Garmin has established itself as a maker of some of the toughest, most reliable smartwatches on the market. Everyone loves an Apple Watch, but serious athletes love a Garmin.
But the company’s technical fireworks almost always come tucked inside bulky men’s watches and trackers.
You might ask, “Who cares what a GPS system so advanced it can help you navigate through the Amazon rainforest comes encased in?” To that the female fitness enthusiast might respond, “Try riding a Peloton with a flip-flop strapped to your wrist.”
I exaggerate. But truly, a bulky fitness tracker weighing down your arm and marring your cutest athleisure getup is terrible—especially when you’re in beast mode, baby!
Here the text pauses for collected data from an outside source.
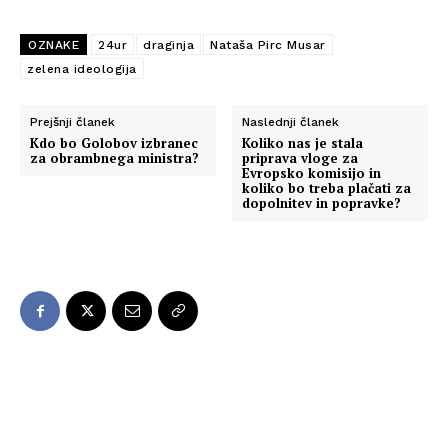
OZNAKE
24ur
draginja
Nataša Pirc Musar
zelena ideologija
Prejšnji članek
Naslednji članek
Kdo bo Golobov izbranec
Koliko nas je stala
za obrambnega ministra?
priprava vloge za
Evropsko komisijo in
koliko bo treba plačati za
dopolnitev in popravke?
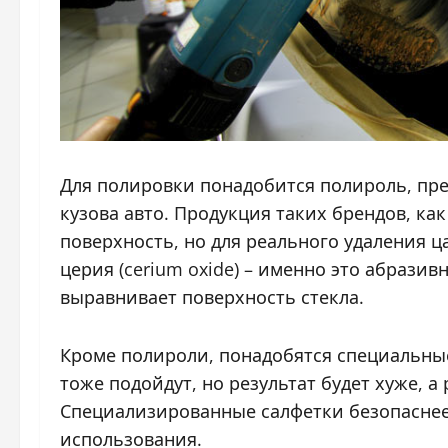
Для полировки понадобится полироль, пред
кузова авто. Продукция таких брендов, ка
поверхность, но для реального удаления ц
церия (cerium oxide) – именно это абрази
выравнивает поверхность стекла.
Кроме полироли, понадобятся специальны
тоже подойдут, но результат будет хуже, 
Специализированные салфетки безопаснее 
использования.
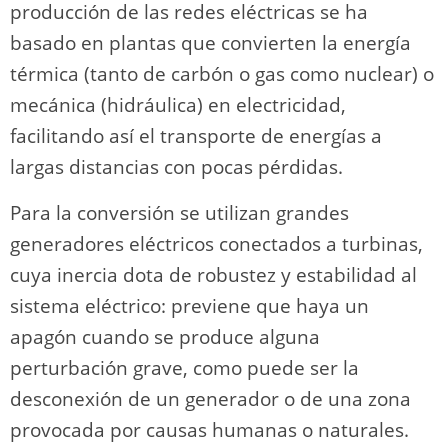
producción de las redes eléctricas se ha
basado en plantas que convierten la energía
térmica (tanto de carbón o gas como nuclear) o
mecánica (hidráulica) en electricidad,
facilitando así el transporte de energías a
largas distancias con pocas pérdidas.
Para la conversión se utilizan grandes
generadores eléctricos conectados a turbinas,
cuya inercia dota de robustez y estabilidad al
sistema eléctrico: previene que haya un
apagón cuando se produce alguna
perturbación grave, como puede ser la
desconexión de un generador o de una zona
provocada por causas humanas o naturales.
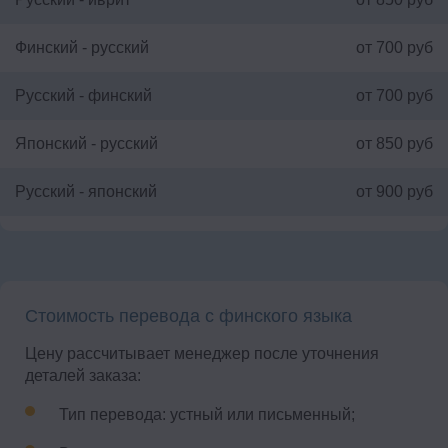
Финский - русский
от 700 руб
Русский - финский
от 700 руб
Японский - русский
от 850 руб
Русский - японский
от 900 руб
Стоимость перевода с финского языка
Цену рассчитывает менеджер после уточнения
деталей заказа:
Тип перевода: устный или письменный;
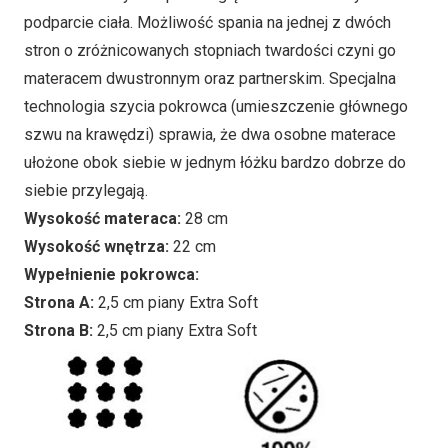
podparcie ciała. Możliwość spania na jednej z dwóch
stron o zróżnicowanych stopniach twardości czyni go
materacem dwustronnym oraz partnerskim. Specjalna
technologia szycia pokrowca (umieszczenie głównego
szwu na krawędzi) sprawia, że dwa osobne materace
ułożone obok siebie w jednym łóżku bardzo dobrze do
siebie przylegają.
Wysokość materaca:
28 cm
Wysokość wnętrza:
22 cm
Wypełnienie pokrowca:
Strona A:
2,5 cm piany Extra Soft
Strona B:
2,5 cm piany Extra Soft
Hence, Garmin has been developing a smaller, slimmer smartwatch—one that doesn’t skimp on those technical fireworks and is designed to be comfortable on a women’s wrist—for years. And finally, Garmin’s first-ever smartwatch for women, Lily, has come to market.
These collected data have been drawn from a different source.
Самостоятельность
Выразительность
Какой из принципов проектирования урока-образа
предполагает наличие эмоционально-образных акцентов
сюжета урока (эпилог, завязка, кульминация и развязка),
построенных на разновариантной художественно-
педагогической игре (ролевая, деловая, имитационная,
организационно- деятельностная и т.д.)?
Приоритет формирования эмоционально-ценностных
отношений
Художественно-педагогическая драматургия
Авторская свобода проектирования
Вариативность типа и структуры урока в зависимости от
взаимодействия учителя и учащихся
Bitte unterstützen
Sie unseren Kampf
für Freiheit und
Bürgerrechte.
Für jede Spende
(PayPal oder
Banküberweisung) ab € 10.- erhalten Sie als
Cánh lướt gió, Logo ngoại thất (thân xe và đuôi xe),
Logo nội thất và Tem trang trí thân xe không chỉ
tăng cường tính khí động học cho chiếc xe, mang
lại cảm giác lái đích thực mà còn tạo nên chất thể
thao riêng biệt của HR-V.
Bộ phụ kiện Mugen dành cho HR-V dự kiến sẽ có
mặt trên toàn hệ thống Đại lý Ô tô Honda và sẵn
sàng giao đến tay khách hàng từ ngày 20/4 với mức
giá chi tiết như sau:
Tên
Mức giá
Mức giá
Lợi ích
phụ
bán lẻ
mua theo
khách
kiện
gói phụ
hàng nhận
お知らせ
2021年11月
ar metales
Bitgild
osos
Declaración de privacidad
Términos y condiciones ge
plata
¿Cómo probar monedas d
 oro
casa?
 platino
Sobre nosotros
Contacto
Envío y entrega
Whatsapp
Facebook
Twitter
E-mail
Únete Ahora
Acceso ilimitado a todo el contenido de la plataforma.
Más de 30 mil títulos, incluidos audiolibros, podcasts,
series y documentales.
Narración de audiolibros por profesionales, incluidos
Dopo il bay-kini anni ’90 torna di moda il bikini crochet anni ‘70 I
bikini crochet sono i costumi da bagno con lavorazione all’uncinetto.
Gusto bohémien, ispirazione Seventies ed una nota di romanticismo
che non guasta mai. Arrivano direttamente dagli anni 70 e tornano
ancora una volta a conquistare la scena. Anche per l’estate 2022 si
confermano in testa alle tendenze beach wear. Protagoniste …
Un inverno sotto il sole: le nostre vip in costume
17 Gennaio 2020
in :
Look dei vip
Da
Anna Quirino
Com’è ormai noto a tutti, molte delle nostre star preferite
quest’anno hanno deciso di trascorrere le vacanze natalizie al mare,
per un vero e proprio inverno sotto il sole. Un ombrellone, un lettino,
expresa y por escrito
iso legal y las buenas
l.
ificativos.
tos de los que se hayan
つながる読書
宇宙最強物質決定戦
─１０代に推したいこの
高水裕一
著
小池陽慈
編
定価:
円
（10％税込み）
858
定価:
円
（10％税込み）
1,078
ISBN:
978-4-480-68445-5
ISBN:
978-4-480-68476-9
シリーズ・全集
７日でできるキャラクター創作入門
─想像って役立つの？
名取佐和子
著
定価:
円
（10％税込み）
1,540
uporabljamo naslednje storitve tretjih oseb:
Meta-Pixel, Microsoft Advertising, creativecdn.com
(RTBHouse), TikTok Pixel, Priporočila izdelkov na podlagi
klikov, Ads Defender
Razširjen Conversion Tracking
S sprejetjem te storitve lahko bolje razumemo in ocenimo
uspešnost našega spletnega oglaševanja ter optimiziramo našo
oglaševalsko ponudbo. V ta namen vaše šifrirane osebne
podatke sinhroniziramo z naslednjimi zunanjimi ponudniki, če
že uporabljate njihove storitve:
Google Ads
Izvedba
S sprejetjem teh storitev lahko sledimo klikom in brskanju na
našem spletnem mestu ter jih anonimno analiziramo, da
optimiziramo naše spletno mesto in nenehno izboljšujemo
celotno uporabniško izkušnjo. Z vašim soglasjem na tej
The Lily comes in two styles, Sport (with a silicone strap) and Classic (with a leather strap), and features a 34 mm watch case, which is Garmin’s smallest yet. Both styles look more like a fashion watch than a fitness band or an all-business sports watch. The Lily is petite and pretty but also minimalist, so not girly—a good thing.
This watch can do a lot of tracking, body monitoring, and GPS orienting without connecting to a smartphone. But when synced with the Garmin Connect app through a phone, Lily can do even more, including tracking your heart rate, respiration, daily fluid intake, sleep duration and quality, and even period cycles and pregnancies.
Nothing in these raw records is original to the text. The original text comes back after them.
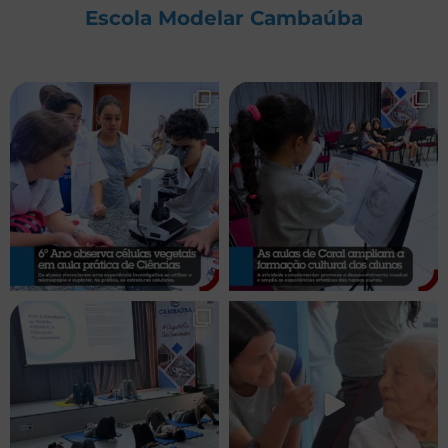
Escola Modelar Cambaúba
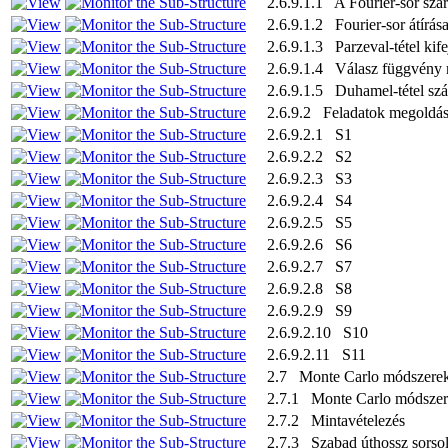
2.6.9.1.1 A Fourier-sor szá
2.6.9.1.2 Fourier-sor átírá
2.6.9.1.3 Parzeval-tétel kife
2.6.9.1.4 Válasz függvény
2.6.9.1.5 Duhamel-tétel szá
2.6.9.2 Feladatok megoldás
2.6.9.2.1 S1
2.6.9.2.2 S2
2.6.9.2.3 S3
2.6.9.2.4 S4
2.6.9.2.5 S5
2.6.9.2.6 S6
2.6.9.2.7 S7
2.6.9.2.8 S8
2.6.9.2.9 S9
2.6.9.2.10 S10
2.6.9.2.11 S11
2.7 Monte Carlo módszere
2.7.1 Monte Carlo módszer
2.7.2 Mintavételezés
2.7.3 Szabad úthossz sorso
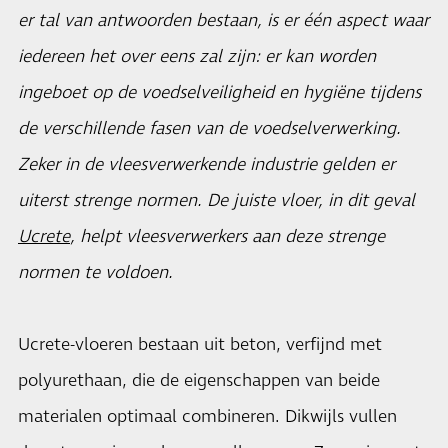
er tal van antwoorden bestaan, is er één aspect waar
iedereen het over eens zal zijn: er kan worden
ingeboet op de voedselveiligheid en hygiëne tijdens
de verschillende fasen van de voedselverwerking.
Zeker in de vleesverwerkende industrie gelden er
uiterst strenge normen. De juiste vloer, in dit geval
Ucrete
, helpt vleesverwerkers aan deze strenge
normen te voldoen.
Ucrete-vloeren bestaan uit beton, verfijnd met
polyurethaan, die de eigenschappen van beide
materialen optimaal combineren. Dikwijls vullen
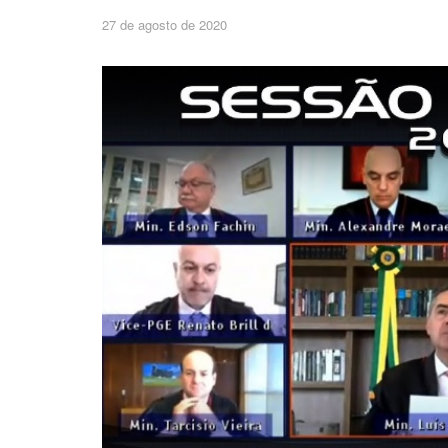
27 de agosto de 2020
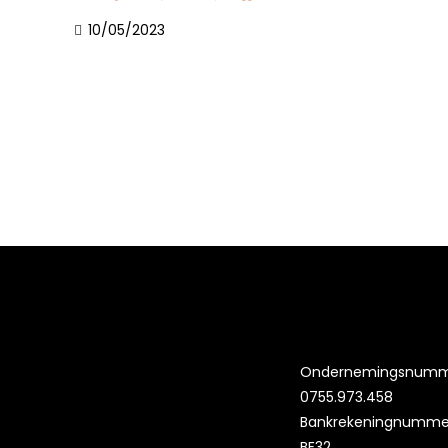
10/05/2023
Ondernemingsnumm
0755.973.458
Bankrekeningnumme
BE32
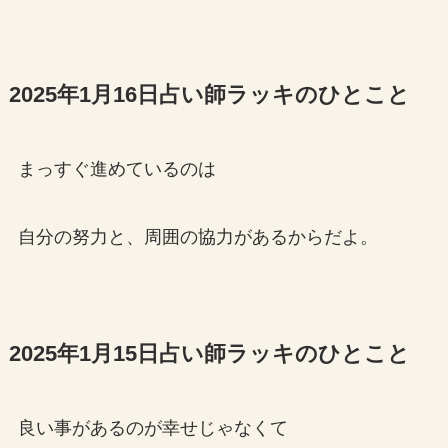
2025年1月16日占い師ラッキのひとこと
まっすぐ進めているのは
自分の努力と、周囲の協力があるからだよ。
2025年1月15日占い師ラッキのひとこと
良い事があるのが幸せじゃなくて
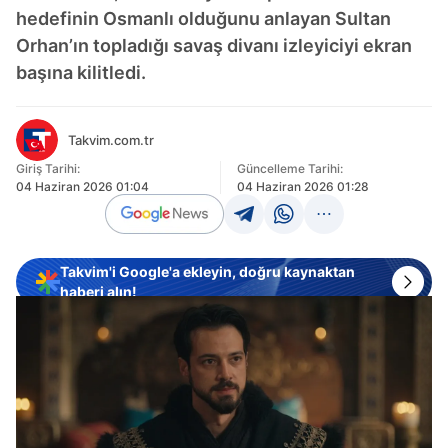
hedefinin Osmanlı olduğunu anlayan Sultan
Orhan’ın topladığı savaş divanı izleyiciyi ekran
başına kilitledi.
Takvim.com.tr
Giriş Tarihi:
Güncelleme Tarihi:
04 Haziran 2026 01:04
04 Haziran 2026 01:28
Takvim'i Google'a ekleyin, doğru kaynaktan
haberi alın!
Additionally, the watch’s Pulse Ox sensor4 (quite the serious name) checks your blood oxygen saturation at any point during the day, or for part of the night as you sleep, to show how well your body is absorbing oxygen.
The lightweight watch also alerts you to emails, texts, and calls (and lets you read emails and texts). There’s a calendar view that lets you check your daily agenda directly from your wrist. And when the watch and phone are paired, you can send an assistance alert with your live location to selected contacts—a super feature for those who like to train in cavernous canyons, hike through big forests, bike through icy tundras, etc.
But perhaps the cherry on top of this smartwatch sundae is the Lily’s long battery life, which extends to five days when the device is in smartwatch mode. Because no woman on earth requires another device that needs to be plugged in every night.
Top: The Garmin Lily Classic with Italian leather band and stainless steel bezel and hardware, $250. Also available is the Garmin Lily Sport, which has an aluminum bezel and silicone band, for $200. (Photo courtesy of Garmin)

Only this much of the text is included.